12 janvier 2009

SAINT-BRIEUC, 12 jan 2009 (AFP). Le projet controversé de centrale thermique fonctionnant aux énergies non renouvelables que GDF voulait implanter près de Saint-Brieuc a été abandonné, a annoncé lundi le président du Conseil général des Côtes d’Armor Claudy Lebreton dans un communiqué.

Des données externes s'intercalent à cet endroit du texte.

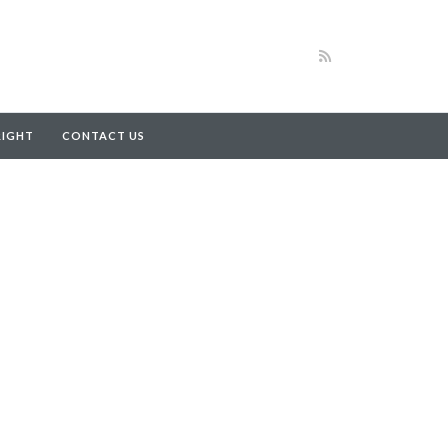
RIGHT
CONTACT US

Lors d’une rencontre à Paris la semaine dernière avec M. Borloo, M. Lebreton a « eu l’assurance que l’Etat ne donnera pas suite à la demande renouvelée d’enquête publique » sur ce projet, censé réduire les risques de panne électrique majeure pour la Bretagne à partir de 2010.

Cette seconde enquête, prévue à l’automne 2008, avait été demandée par le préfet après l’avis d’un expert enquêteur émettant des réserves. Une première enquête publique avait en effet révélé l’existence d’une « zone humide » écologiquement sensible sur le site choisi, amenant GDF à effectuer une étude d’impact écologique.

Interrogé par l’AFP, le ministère de l’Ecologie, de l’Energie, du Développement durable et de l’Aménagement du territoire a simplement confirmé que « la centrale de Ploufragran ne se fera pas en l’état ».

Le ministère a précisé que le ministre Jean-Louis Borloo souhaitait « rencontrer les élus bretons pour évoquer avec eux les questions d’alimentation électrique de la Bretagne », indiquant qu’aucune date n’avait pour l’instant été fixée.

Le projet, d’une capacité de 230 MW, était censé éviter d’éventuelles coupures d’électricité en Bretagne à l’horizon 2010, la région ne produisant actuellement que 7% de l’énergie qu’elle consomme.

GDF, retenu par le Réseau de transport d’électricité (RTE) à l’issue d’un appel d’offres lancé en 2006, avait proposé l’implantation à Ploufragan (Côtes-d’Armor) d’une centrale fonctionnant au gaz et éventuellement au fioul.

C’était, selon GDF, le seul moyen de « produire 120 MW en 14 minutes », délai nécessaire pour faire face à d’éventuels pics de consommation en Bretagne en cas de problème sur le réseau (panne sur une ligne haute tension notamment).

Le projet avait suscité une levée de boucliers des riverains, élus de tous bords et associations écologistes qui critiquaient le fait que la future centrale serait grande consommatrice de gaz et d’eau.

L’abandon du projet « est une excellente nouvelle qui couronne de succès la mobilisation des milieux associatifs et des élus locaux, opposés à un projet de centrale électrique surdimensionnée et inadaptée aux exigences du développement durable », note Claudy Lebreton dans son communiqué.